If that happens, how will we react? How will the world around us react? I think we’ll find out quite soon.
Someone mentioned, in one of our many video meetings for work, a phenomenon you may have heard of: that people who are cooped up in close quarters can go six or seven weeks without much problem, and then comes a tipping point. Their mental state or their way of relating to each other may go drastically bad. As we go through some of these types of stages, where are we headed?

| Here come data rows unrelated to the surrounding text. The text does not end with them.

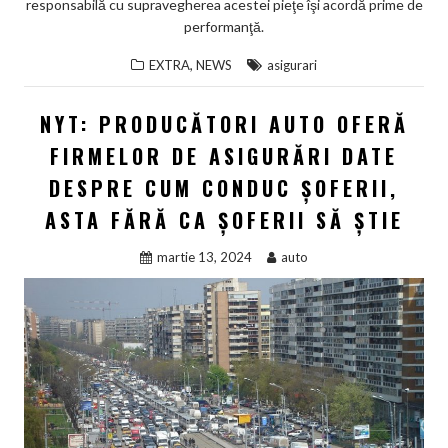
responsabilă cu supravegherea acestei pieţe îşi acordă prime de
performanţă.
,
EXTRA
NEWS
asigurari
NYT: PRODUCĂTORI AUTO OFERĂ
FIRMELOR DE ASIGURĂRI DATE
DESPRE CUM CONDUC ȘOFERII,
ASTA FĂRĂ CA ȘOFERII SĂ ȘTIE
martie 13, 2024
auto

I think something that has probably been on the minds of people who are responsible for law and order is that, in such times, malicious elements in society could come into the empty spaces and take advantage of them. But I’m also reading that crime is down at the moment. The mood of the country and much of the world seems subdued, I think it’s fair to say, in spite of pockets of protest. Is it one of those times when, as the Bible says, people cry “peace and safety”? And what is coming after this?
The telling times may come if the situation we find ourselves in now becomes worse instead of better in the coming weeks and months and years. Everyone seems to be hoping and assuming it will get better. But what if it doesn’t?

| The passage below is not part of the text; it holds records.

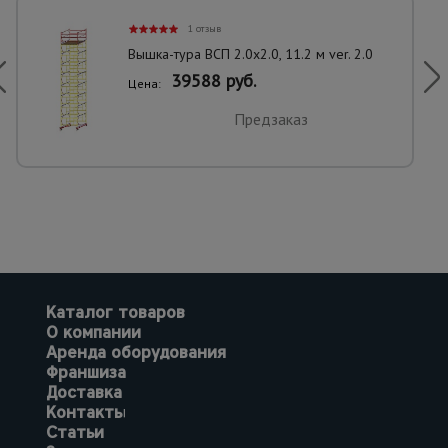
1 отзыв
Вышка-тура ВСП 2.0х2.0, 11.2 м ver. 2.0
39588 руб.
Цена:
Предзаказ
Каталог товаров
О компании
Аренда оборудования
Франшиза
Доставка
Контакты
Статьи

I’ve been thinking about a few sermons I heard as a child and as a youth, which I grant you was decades ago now. What I remember of those sermons is that, first of all, it seemed as though the preacher had decided too much time had passed since someone gave a pep rally on the second coming of Jesus. The whole focus of the sermon was that Jesus will appear in the clouds, returning just as He left the last time, in magnificent glory that we can’t even begin to imagine. That was the whole sermon from start to finish.
Those sermons were a sensory experience. We were rejoicing in the thrill of seeing and feeling and hearing the massive, overwhelming experience of that coming joyous day.
By the end of those sermons, the preacher had read every Bible promise that we love to hear, that the Son of man will come in all His glory, surrounded by millions of holy angels, and those long dead will be coming back to life. Even as kids we were electrified by this talk of how Jesus’ second coming would be, and we wanted it to happen soon. We felt it very deeply.
We possibly didn’t notice the underlying feeling that this is the promised day when all the uncertainty is over—the long periods of uncertainty and lack of resolution, the long phases that seem to go on and on, wondering what’s coming next. The waiting and waiting and waiting is over.
Ever since I was a child, I’ve been convinced that Jesus is coming back. It’s present with me now. I feel the uncertainty of the times, but I don’t want to live by it.
I read a quote by Thomas Merton in a Sabbath School commentary from some years ago. When Merton was asked how the Shakers, who believed that the world could end at any moment, were still such good craftsmen and could build marvelous furniture, he said, “When you expect the world to end at any moment, you know there is no need to hurry. You take your time, you do your work well.”
Jesus is coming back again. We know this. We can take our time. We can do our work well. He is coming back.